For the records that follow, please set down exactly the lines between the one holding "February 14, 2025" and the one holding "Price On Call", inclusive, and only those.

▸ Provided material:
================================
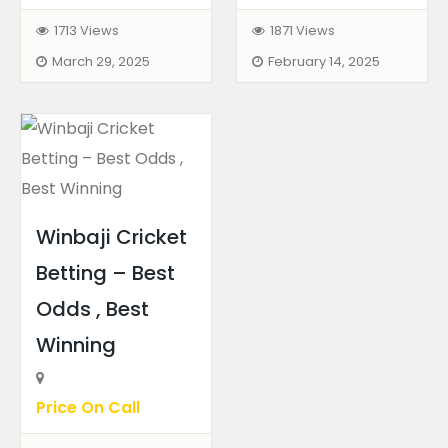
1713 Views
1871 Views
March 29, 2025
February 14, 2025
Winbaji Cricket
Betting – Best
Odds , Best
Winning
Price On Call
================================
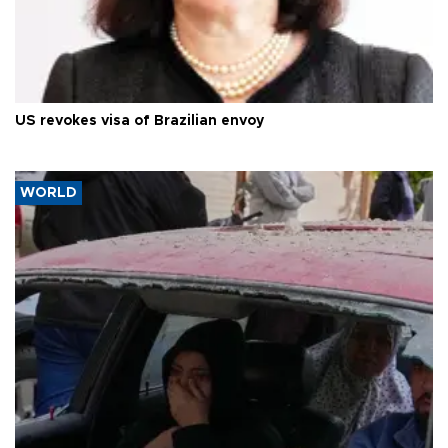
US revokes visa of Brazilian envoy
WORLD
================================
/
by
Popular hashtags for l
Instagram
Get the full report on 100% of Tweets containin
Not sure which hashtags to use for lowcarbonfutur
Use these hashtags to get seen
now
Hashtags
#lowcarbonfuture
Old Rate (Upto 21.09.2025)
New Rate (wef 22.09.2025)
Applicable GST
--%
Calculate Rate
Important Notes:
================================
▸ Solution to the problem:
February 14, 2025
Winbaji Cricket
Betting – Best
Odds , Best
Winning
Price On Call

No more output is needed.